Ironically. I have argued with him on this point as it is similar to those like Christine and others who believe there was probably nothing in existence before the universe.
Why do you need to lie. I have never said there was nothing before the universe. I have however stated in opposition to your incredulity that a universe from nothing is a possibility in the quantum realm, and explained to you the folly of making assumptions about what is unknown.
You claim I lie yet in the next sentence admit to a belief in the possibility of s universe from nothing. A mathematical model of a hypothetical nothing is not proof of a real nothing, the total absence of evidence of a real nothing is where the science is at.
Actually, Christine didn't lie.
You have always complained about my grasp for the English grammar and syntax - which i won't deny being true, my English is below average - but here it is you who fail to understand Christine.
She stated that it might be possible, by using the word,"possibility"; you are overlooking that possibility is actually expressing neutrality, that it "might be" or it "might be not", which I view to a level of uncertainty, in this case, about the universe's origin.
You are wrongly presuming she is making "positive claim"; she isn't. Possibility could go either ways, so it is neither positive, nor negative.
I don't think we have enough evidences to the universe came from nothing or that the universe have always existed as it now or that it existed in a different and more primal form.
I doubting the probability of the universe came into existence from nothing.

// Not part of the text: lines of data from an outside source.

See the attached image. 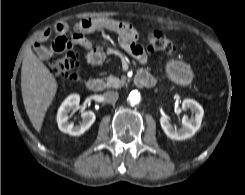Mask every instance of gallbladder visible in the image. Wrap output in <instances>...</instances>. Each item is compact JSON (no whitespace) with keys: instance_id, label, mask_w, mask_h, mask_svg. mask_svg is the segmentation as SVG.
I'll use <instances>...</instances> for the list:
<instances>
[{"instance_id":"bac80fb5","label":"gallbladder","mask_w":245,"mask_h":195,"mask_svg":"<svg viewBox=\"0 0 245 195\" xmlns=\"http://www.w3.org/2000/svg\"><path fill=\"white\" fill-rule=\"evenodd\" d=\"M39 53H40L42 56H44V55H46V54H49V55H52V54H53V52H52L50 49H48V48H41V49L39 50Z\"/></svg>"}]
</instances>
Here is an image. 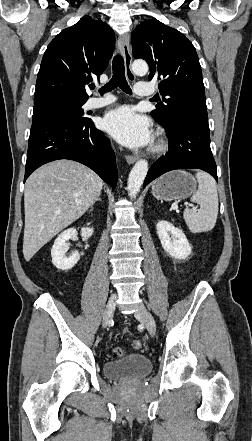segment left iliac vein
<instances>
[{"label":"left iliac vein","instance_id":"obj_1","mask_svg":"<svg viewBox=\"0 0 252 441\" xmlns=\"http://www.w3.org/2000/svg\"><path fill=\"white\" fill-rule=\"evenodd\" d=\"M135 317L142 321L151 336L155 335V320L152 314L143 305L139 306L138 310L135 312Z\"/></svg>","mask_w":252,"mask_h":441}]
</instances>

There are no evidences for such a model.
But there are also no evidences for eternal universe, or for the multiverse model, because it is still largely theoretical and hypothetical.
The current Big Bang model doesn't say it come from nothing, because the singularity is not nothing.

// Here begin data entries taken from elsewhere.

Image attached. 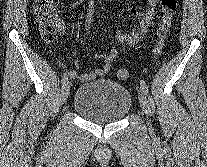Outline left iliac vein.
<instances>
[{
    "mask_svg": "<svg viewBox=\"0 0 207 167\" xmlns=\"http://www.w3.org/2000/svg\"><path fill=\"white\" fill-rule=\"evenodd\" d=\"M138 98H139V102H140V105L143 109V111L145 112L146 115H148V102H147V97H146V94L145 92L143 91V89L140 87L139 91H138ZM148 125H149V130L151 132H153V127L150 123V121L148 122Z\"/></svg>",
    "mask_w": 207,
    "mask_h": 167,
    "instance_id": "1",
    "label": "left iliac vein"
}]
</instances>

As I have stated many time before, we are currently stuck at the Recombination epoch, our current science and technology cannot penetrate and observed beyond the start of the Recombination epoch. The oldest observable, detectable and measurable light, is the Cosmic Microwave Background Radiation (CMBR), which was emitted in this Recombination epoch (started 377,000 years after the Big Bang).

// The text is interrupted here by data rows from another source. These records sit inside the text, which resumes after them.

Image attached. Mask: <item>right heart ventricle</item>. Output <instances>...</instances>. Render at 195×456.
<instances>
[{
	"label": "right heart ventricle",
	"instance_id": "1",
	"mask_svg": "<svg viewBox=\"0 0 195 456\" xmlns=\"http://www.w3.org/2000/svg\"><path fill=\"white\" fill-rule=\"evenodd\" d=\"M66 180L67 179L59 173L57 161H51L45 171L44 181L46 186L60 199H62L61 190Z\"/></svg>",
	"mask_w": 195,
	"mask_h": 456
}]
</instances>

Earlier epochs to the Big Bang, the universe was opaque, because even older light (eg Cosmic Neutrino Background (CvB) radiation) were absorbed by plasma state of the universe.
If we cannot see beyond the CMBR and the Recombination epoch (RE), then everything before RE have not been detected and verified. That being the case, we cannot possibly know (with certainty) that the universe is eternal, oscillating (between expansion and contraction, or cycle of Bang and Crunch) or was nothing. Any of these scenarios could be possible, but we don't know.